**Exercise requirements**. Beginning with the line containing "Personalization" and ending at the last line of the data, set down every line exactly, leaving out all pictures.

★ ★ ★

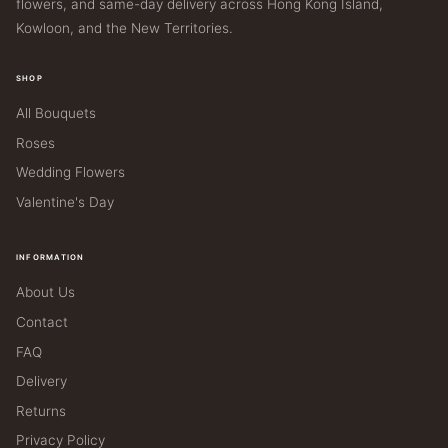
flowers, and same-day delivery across Hong Kong Island,
Kowloon, and the New Territories.
SHOP
All Bouquets
Roses
Wedding Flowers
Valentine's Day
INFORMATION
About Us
Contact
FAQ
Delivery
Returns
Privacy Policy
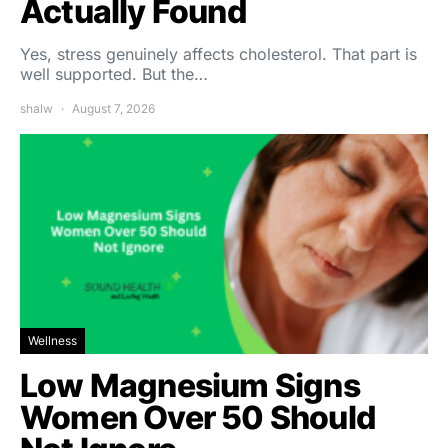
Actually Found
Yes, stress genuinely affects cholesterol. That part is
well supported. But the…
shalw
August 7, 2026
Wellness
Low Magnesium Signs
Women Over 50 Should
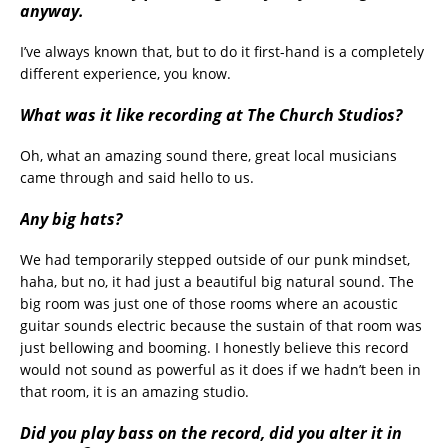
anyway.
I’ve always known that, but to do it first-hand is a completely
different experience, you know.
What was it like recording at The Church Studios?
Oh, what an amazing sound there, great local musicians
came through and said hello to us.
Any big hats?
We had temporarily stepped outside of our punk mindset,
haha, but no, it had just a beautiful big natural sound. The
big room was just one of those rooms where an acoustic
guitar sounds electric because the sustain of that room was
just bellowing and booming. I honestly believe this record
would not sound as powerful as it does if we hadn’t been in
that room, it is an amazing studio.
Did you play bass on the record, did you alter it in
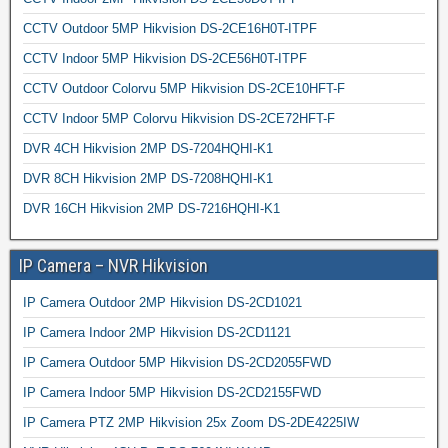
CCTV Outdoor 5MP Hikvision DS-2CE16H0T-ITPF
CCTV Indoor 5MP Hikvision DS-2CE56H0T-ITPF
CCTV Outdoor Colorvu 5MP Hikvision DS-2CE10HFT-F
CCTV Indoor 5MP Colorvu Hikvision DS-2CE72HFT-F
DVR 4CH Hikvision 2MP DS-7204HQHI-K1
DVR 8CH Hikvision 2MP DS-7208HQHI-K1
DVR 16CH Hikvision 2MP DS-7216HQHI-K1
IP Camera – NVR Hikvision
IP Camera Outdoor 2MP Hikvision DS-2CD1021
IP Camera Indoor 2MP Hikvision DS-2CD1121
IP Camera Outdoor 5MP Hikvision DS-2CD2055FWD
IP Camera Indoor 5MP Hikvision DS-2CD2155FWD
IP Camera PTZ 2MP Hikvision 25x Zoom DS-2DE4225IW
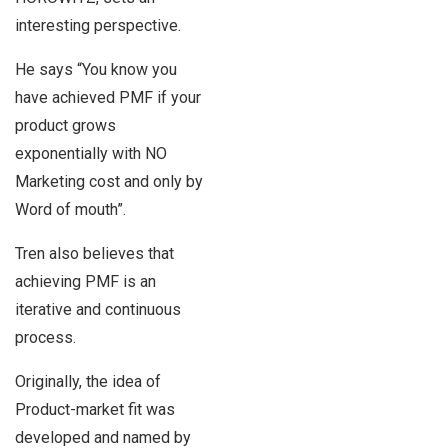
interesting perspective.
He says “You know you
have achieved PMF if your
product grows
exponentially with NO
Marketing cost and only by
Word of mouth”.
Tren also believes that
achieving PMF is an
iterative and continuous
process.
Originally, the idea of
Product-market fit was
developed and named by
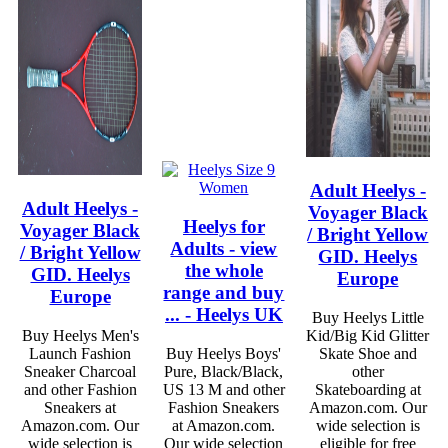
Adult Heelys -
Adult Heelys -
Voyager Black
Heelys for
Voyager Black
/ Bright Yellow
Adults - view
/ Bright Yellow
GID. Heelys
the whole
GID. Heelys
Europe
range and buy
Europe
... - Heelys UK
Buy Heelys Little
Buy Heelys Men's
Kid/Big Kid Glitter
Launch Fashion
Buy Heelys Boys'
Skate Shoe and
Sneaker Charcoal
Pure, Black/Black,
other
and other Fashion
US 13 M and other
Skateboarding at
Sneakers at
Fashion Sneakers
Amazon.com. Our
Amazon.com. Our
at Amazon.com.
wide selection is
wide selection is
Our wide selection
eligible for free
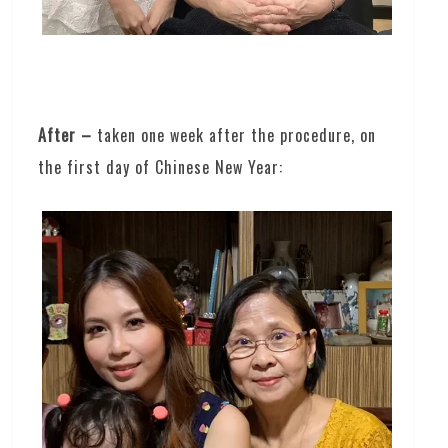
After –
taken one week after the procedure, on
the first day of Chinese New Year:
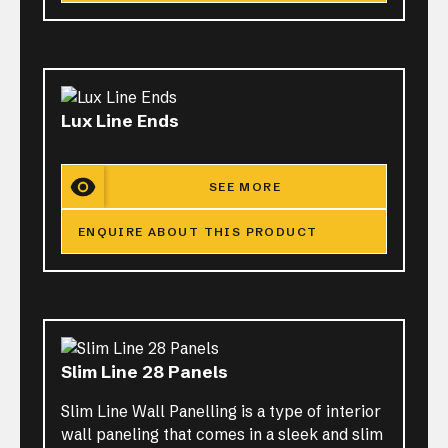
Lux Line Ends
SEE MORE
ENQUIRE ABOUT THIS PRODUCT
Slim Line 28 Panels
Slim Line Wall Panelling is a type of interior
wall paneling that comes in a sleek and slim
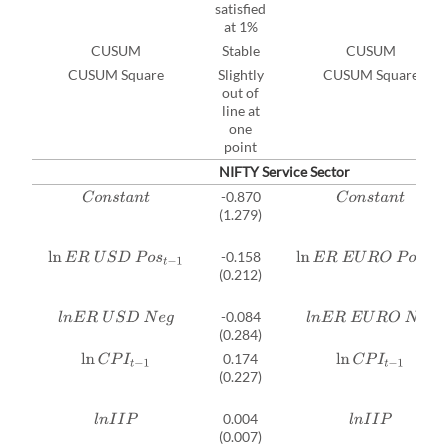
satisfied
at 1%
CUSUM
Stable
CUSUM
CUSUM Square
Slightly
CUSUM Square
out of
line at
one
point
NIFTY Service Sector
-0.870
C
o
n
s
t
a
n
t
C
o
n
s
t
a
n
t
(1.279)
-0.158
ln
E
R
U
S
D
P
o
s
t
−
1
ln
E
R
E
U
R
O
P
o
s
t
−
1
(0.212)
-0.084
l
n
E
R
U
S
D
N
e
g
l
n
E
R
E
U
R
O
N
e
g
(0.284)
0.174
ln
C
P
I
t
−
1
ln
C
P
I
t
−
1
(0.227)
0.004
l
n
I
I
P
l
n
I
I
P
(0.007)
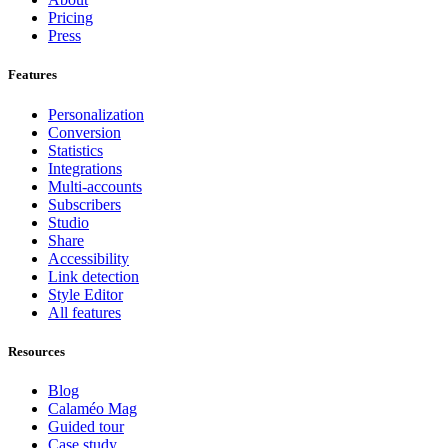
Pricing
Press
Features
Personalization
Conversion
Statistics
Integrations
Multi-accounts
Subscribers
Studio
Share
Accessibility
Link detection
Style Editor
All features
Resources
Blog
Calaméo Mag
Guided tour
Case study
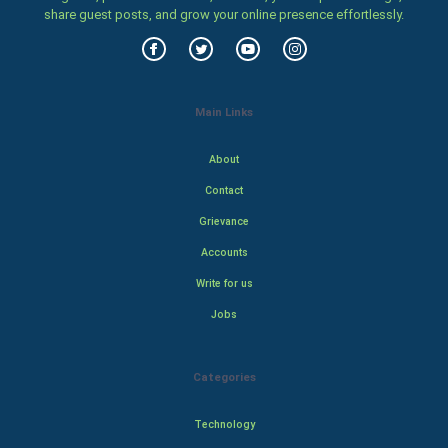
share guest posts, and grow your online presence effortlessly.
Main Links
About
Contact
Grievance
Accounts
Write for us
Jobs
Categories
Technology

★ ★ ★

**Exercise answer**.
Personalization
Conversion
Statistics
Integrations
Multi-accounts
Subscribers
Studio
Share
Accessibility
Link detection
Style Editor
All features
Resources
Blog
Calaméo Mag
Guided tour
Case study
share guest posts, and grow your online presence effortlessly.
Main Links
About
Contact
Grievance
Accounts
Write for us
Jobs
Categories
Technology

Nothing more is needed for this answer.